At breakfast, eaten off leaf plates set on the ground by the side of the road, Sunil sug-
gested that Mansi and I might prefer to ride in the pickup truck, or even in his jeep. It took
some effort to convince him that we had come to the march with marching in mind.
The modest procession began again. A squat sadhu with a gray beard and a potbelly
ranged to the side of the road, handing out handbills to onlookers, who gathered in small
groups to read the news. Creepy Baba had his camera out. For every picture he took of the
marchers or the countryside, though, he seemed to take two of Mansi.
Oh god, she said. He is so creepy.
Mansi wandered off to take some pictures of her own, and I found myself overtaking
a trim man of sixty-some years, who was pushing a bicycle. He had been at the previous
evening's teach-in.
“What is your country?” he asked, in cautious English.
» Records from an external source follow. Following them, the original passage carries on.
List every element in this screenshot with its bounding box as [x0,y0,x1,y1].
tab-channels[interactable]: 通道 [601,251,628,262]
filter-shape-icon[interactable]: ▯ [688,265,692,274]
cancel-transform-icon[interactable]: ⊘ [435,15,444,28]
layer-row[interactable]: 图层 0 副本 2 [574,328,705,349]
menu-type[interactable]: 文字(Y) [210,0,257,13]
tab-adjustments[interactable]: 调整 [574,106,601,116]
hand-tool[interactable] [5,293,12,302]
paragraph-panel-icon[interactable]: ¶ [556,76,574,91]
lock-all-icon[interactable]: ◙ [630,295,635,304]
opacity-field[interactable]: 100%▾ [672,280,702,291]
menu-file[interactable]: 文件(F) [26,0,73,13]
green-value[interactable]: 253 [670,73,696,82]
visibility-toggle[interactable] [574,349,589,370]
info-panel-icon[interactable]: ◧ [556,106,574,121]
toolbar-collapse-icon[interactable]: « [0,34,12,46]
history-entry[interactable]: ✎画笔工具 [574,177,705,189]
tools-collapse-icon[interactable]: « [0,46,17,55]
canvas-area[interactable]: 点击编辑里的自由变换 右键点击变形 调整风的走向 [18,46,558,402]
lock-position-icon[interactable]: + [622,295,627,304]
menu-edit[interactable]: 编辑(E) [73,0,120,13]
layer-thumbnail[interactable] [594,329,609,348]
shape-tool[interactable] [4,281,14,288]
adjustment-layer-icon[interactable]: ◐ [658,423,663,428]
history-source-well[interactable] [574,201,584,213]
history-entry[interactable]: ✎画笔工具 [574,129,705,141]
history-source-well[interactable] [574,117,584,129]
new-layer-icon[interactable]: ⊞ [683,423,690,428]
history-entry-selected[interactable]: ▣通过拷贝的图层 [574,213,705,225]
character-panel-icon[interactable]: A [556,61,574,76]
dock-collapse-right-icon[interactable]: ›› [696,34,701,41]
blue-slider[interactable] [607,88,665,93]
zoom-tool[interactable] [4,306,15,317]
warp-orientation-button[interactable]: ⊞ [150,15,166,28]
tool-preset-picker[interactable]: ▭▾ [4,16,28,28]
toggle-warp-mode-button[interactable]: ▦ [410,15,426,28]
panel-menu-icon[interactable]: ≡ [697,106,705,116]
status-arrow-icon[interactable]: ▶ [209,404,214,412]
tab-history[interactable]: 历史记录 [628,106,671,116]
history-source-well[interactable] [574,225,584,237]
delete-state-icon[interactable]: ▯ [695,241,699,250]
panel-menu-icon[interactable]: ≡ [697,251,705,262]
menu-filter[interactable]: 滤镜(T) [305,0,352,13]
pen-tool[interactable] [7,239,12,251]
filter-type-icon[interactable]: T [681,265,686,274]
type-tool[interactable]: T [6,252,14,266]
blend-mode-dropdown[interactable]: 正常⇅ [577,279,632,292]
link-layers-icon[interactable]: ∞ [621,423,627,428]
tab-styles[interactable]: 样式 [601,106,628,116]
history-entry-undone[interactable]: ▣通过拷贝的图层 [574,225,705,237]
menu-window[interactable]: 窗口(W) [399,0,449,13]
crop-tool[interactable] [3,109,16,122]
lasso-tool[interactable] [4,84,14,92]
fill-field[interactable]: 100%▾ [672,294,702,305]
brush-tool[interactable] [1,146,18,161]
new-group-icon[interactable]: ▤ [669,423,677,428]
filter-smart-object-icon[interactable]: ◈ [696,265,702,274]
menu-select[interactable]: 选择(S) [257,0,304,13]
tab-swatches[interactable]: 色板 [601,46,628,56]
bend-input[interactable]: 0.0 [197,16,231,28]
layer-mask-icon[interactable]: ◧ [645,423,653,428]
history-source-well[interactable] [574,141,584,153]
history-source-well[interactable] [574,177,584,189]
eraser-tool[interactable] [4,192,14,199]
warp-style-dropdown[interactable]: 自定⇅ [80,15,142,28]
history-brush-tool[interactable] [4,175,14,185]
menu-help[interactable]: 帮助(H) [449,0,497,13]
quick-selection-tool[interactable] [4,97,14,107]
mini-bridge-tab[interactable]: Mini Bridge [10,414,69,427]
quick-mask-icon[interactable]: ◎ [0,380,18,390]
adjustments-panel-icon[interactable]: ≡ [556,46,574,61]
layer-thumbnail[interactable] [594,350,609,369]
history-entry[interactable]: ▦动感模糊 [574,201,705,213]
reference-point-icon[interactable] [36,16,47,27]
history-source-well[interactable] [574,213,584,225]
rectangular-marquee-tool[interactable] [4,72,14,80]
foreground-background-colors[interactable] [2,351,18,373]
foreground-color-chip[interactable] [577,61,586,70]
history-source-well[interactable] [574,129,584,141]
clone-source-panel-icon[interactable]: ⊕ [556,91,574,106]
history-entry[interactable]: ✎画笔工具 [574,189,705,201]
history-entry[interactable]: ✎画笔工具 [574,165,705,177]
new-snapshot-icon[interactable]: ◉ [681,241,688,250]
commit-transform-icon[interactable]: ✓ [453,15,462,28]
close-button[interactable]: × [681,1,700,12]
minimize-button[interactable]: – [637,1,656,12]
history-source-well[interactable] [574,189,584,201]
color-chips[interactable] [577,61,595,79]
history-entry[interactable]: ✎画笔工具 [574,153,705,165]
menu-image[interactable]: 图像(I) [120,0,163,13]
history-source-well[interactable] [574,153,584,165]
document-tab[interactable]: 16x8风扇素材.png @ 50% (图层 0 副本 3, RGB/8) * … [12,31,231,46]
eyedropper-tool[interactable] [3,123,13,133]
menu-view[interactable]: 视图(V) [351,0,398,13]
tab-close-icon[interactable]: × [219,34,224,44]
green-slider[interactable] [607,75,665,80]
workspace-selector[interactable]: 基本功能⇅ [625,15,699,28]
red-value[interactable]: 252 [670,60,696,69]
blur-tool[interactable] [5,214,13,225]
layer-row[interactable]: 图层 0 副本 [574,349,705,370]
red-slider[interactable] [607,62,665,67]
“USA,” I said, and he nodded and smiled. For his benefit, I decided to rock out my very
best Hindi.
“Kya yatra acha hai?” Is the yatra good?
He nodded again. “The sleeping Indians must awake,” he said, employing somewhat
more English than I had expected. “Natural resources provide so many things to humanity,
without which life cannot exist. The people in high power are interested only in a life of
luxury. They must be dethroned.”
His name was M.P. and he was a retired schoolteacher from a nearby village. His shirt
pocket was weighted down with pens. He told me he was only joining the yatra for the day.
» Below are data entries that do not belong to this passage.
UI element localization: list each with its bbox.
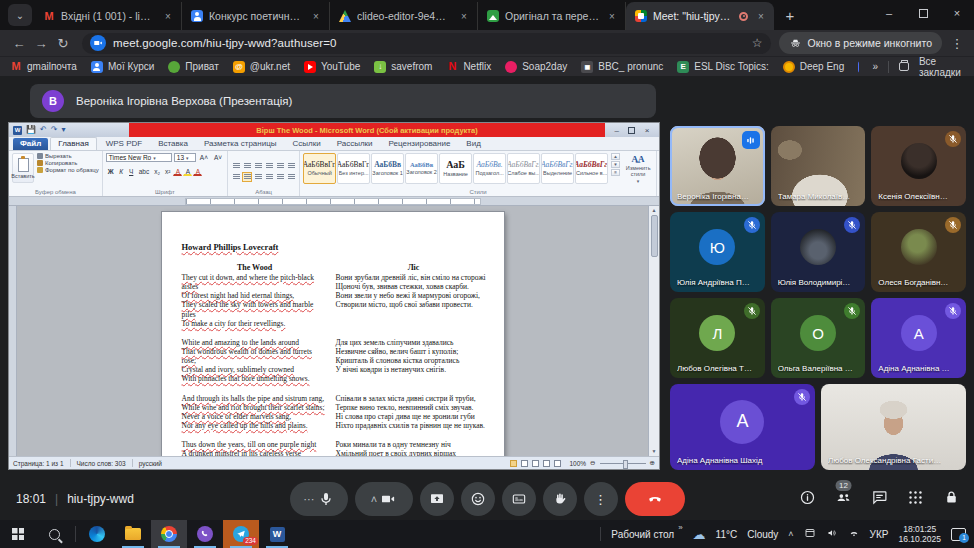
mic-button[interactable]: ⋯	[290, 482, 348, 516]
word-maximize-button[interactable]	[628, 127, 635, 134]
desktop-toolbar-label[interactable]: Рабочий стол	[611, 529, 674, 540]
font-style-button[interactable]: x₂	[152, 167, 162, 176]
paragraph-tool-icon[interactable]	[242, 172, 252, 182]
shrink-font-button[interactable]: А˅	[212, 153, 224, 162]
style-chip[interactable]: АаБбВвЗаголовок 2	[405, 153, 438, 184]
tab-close-icon[interactable]: ×	[309, 9, 323, 23]
bookmark-item[interactable]: Mgmailпочта	[10, 61, 77, 73]
bookmark-item[interactable]: @@ukr.net	[233, 61, 290, 73]
word-tab-4[interactable]: Разметка страницы	[197, 138, 284, 150]
view-fullscreen-icon[interactable]	[521, 460, 528, 467]
paragraph-tool-icon[interactable]	[275, 172, 285, 182]
taskbar-search-button[interactable]	[36, 520, 72, 548]
tray-app-icon[interactable]	[804, 527, 816, 541]
tab-close-icon[interactable]: ×	[161, 9, 175, 23]
view-draft-icon[interactable]	[554, 460, 561, 467]
leave-call-button[interactable]	[625, 482, 685, 516]
scroll-down-icon[interactable]: ▼	[652, 448, 657, 455]
browser-tab[interactable]: Meet: "hiu-tjpy-wwd"×	[626, 2, 774, 30]
paragraph-tool-icon[interactable]	[253, 161, 263, 171]
reload-button[interactable]: ↻	[52, 32, 74, 54]
style-chip[interactable]: АаБбВвГг.Выделение	[541, 153, 574, 184]
taskbar-explorer[interactable]	[115, 520, 151, 548]
volume-icon[interactable]	[826, 527, 838, 541]
font-style-button[interactable]: x²	[163, 167, 172, 176]
status-wordcount[interactable]: Число слов: 303	[77, 460, 126, 467]
word-tab-5[interactable]: Ссылки	[286, 138, 328, 150]
bookmark-item[interactable]: NNetflix	[446, 61, 491, 73]
word-close-button[interactable]: ×	[645, 126, 650, 135]
style-chip[interactable]: АаБбВвГг.Без интер...	[337, 153, 370, 184]
tab-search-button[interactable]: ⌄	[8, 4, 32, 26]
people-button[interactable]: 12	[835, 489, 852, 510]
zoom-slider[interactable]	[600, 463, 646, 464]
font-style-button[interactable]: Ч	[127, 167, 136, 176]
word-scrollbar[interactable]: ▲ ▼	[648, 206, 659, 456]
style-chip[interactable]: АаБбВвЗаголовок 1	[371, 153, 404, 184]
tab-close-icon[interactable]: ×	[605, 9, 619, 23]
bookmark-star-icon[interactable]: ☆	[752, 36, 763, 50]
present-button[interactable]	[420, 482, 454, 516]
browser-tab[interactable]: MВхідні (1 001) - liubov.hastynsh×	[34, 2, 182, 30]
network-icon[interactable]	[848, 527, 860, 541]
document-page[interactable]: Howard Phillips LovecraftThe WoodЛісThey…	[162, 212, 504, 456]
paragraph-tool-icon[interactable]	[264, 161, 274, 171]
bookmark-item[interactable]: Приват	[168, 61, 218, 73]
word-tab-file[interactable]: Файл	[13, 138, 48, 150]
camera-options-icon[interactable]: ˄	[371, 493, 378, 505]
participant-tile[interactable]: Юлія Володимирі…	[771, 212, 866, 292]
font-color-button[interactable]: А	[173, 167, 182, 176]
view-web-icon[interactable]	[532, 460, 539, 467]
activities-button[interactable]	[907, 489, 924, 510]
zoom-out-button[interactable]: ⊖	[590, 459, 595, 467]
word-tab-6[interactable]: Рассылки	[330, 138, 380, 150]
font-color-button[interactable]: А	[193, 167, 202, 176]
word-tab-1[interactable]: Главная	[50, 137, 96, 150]
host-controls-button[interactable]	[943, 489, 960, 510]
participant-tile[interactable]: Олеся Богданівн…	[871, 212, 966, 292]
zoom-in-button[interactable]: ⊕	[650, 459, 655, 467]
participant-tile[interactable]: ААдіна Аднанівна …	[871, 298, 966, 378]
undo-icon[interactable]: ↶	[40, 126, 47, 134]
window-close-button[interactable]: ×	[940, 0, 974, 26]
language-indicator[interactable]: УКР	[870, 529, 889, 540]
save-icon[interactable]: 💾	[26, 126, 36, 134]
styles-gallery-scroll[interactable]: ▲▼≡	[611, 153, 620, 176]
style-chip[interactable]: АаБбВвГг.Сильное в...	[575, 153, 608, 184]
tab-close-icon[interactable]: ×	[457, 9, 471, 23]
word-tab-2[interactable]: WPS PDF	[99, 138, 149, 150]
view-print-layout-icon[interactable]	[510, 460, 517, 467]
chat-button[interactable]	[871, 489, 888, 510]
status-language[interactable]: русский	[139, 460, 162, 467]
bookmark-item[interactable]: Deep Eng	[783, 61, 844, 73]
notification-center-button[interactable]: 1	[951, 528, 966, 541]
font-style-button[interactable]: Ж	[106, 167, 116, 176]
clipboard-action[interactable]: Формат по образцу	[37, 167, 99, 173]
forward-button[interactable]: →	[30, 32, 52, 54]
camera-button[interactable]: ˄	[355, 482, 413, 516]
scroll-up-icon[interactable]: ▲	[652, 207, 657, 214]
style-chip[interactable]: АаБбВвГг.Слабое вы...	[507, 153, 540, 184]
view-outline-icon[interactable]	[543, 460, 550, 467]
font-style-button[interactable]: К	[117, 167, 126, 176]
style-chip[interactable]: АаБбВвГг.Обычный	[303, 153, 336, 184]
participant-tile[interactable]: ООльга Валеріївна …	[771, 298, 866, 378]
participant-tile[interactable]: Любов Олександрівна Гасти…	[821, 384, 966, 470]
new-tab-button[interactable]: +	[778, 3, 802, 27]
paragraph-tool-icon[interactable]	[286, 161, 296, 171]
address-bar[interactable]: meet.google.com/hiu-tjpy-wwd?authuser=0 …	[82, 33, 771, 54]
participant-tile[interactable]: ЛЛюбов Олегівна Т…	[670, 298, 765, 378]
paragraph-tool-icon[interactable]	[231, 172, 241, 182]
window-maximize-button[interactable]	[906, 0, 940, 26]
paragraph-tool-icon[interactable]	[231, 161, 241, 171]
weather-temp[interactable]: 11°C	[716, 529, 738, 540]
meeting-details-button[interactable]	[799, 489, 816, 510]
highlight-color-button[interactable]: А	[183, 167, 192, 176]
all-bookmarks-label[interactable]: Все закладки	[919, 56, 964, 78]
taskbar-telegram[interactable]: 234	[223, 520, 259, 548]
quick-access-dropdown-icon[interactable]: ▾	[61, 126, 65, 134]
paste-button[interactable]: Вставить	[12, 153, 34, 183]
tab-close-icon[interactable]: ×	[754, 9, 768, 23]
bookmark-item[interactable]: Мої Курси	[91, 61, 154, 73]
style-chip[interactable]: АаБбВв.Подзагол...	[473, 153, 506, 184]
I asked him if he thought the yatra would have any effect.
“If the task is great and the desire is good, it must have success,” he said.
We walked a little farther.
“Do you believe in God?” he asked.
“No,” I said.
He looked at me in smiling disbelief.
“But God gives air, water, so many things! To not respect him and believe in him is in-
gratitude.”
I couldn't disagree. But I couldn't agree, either.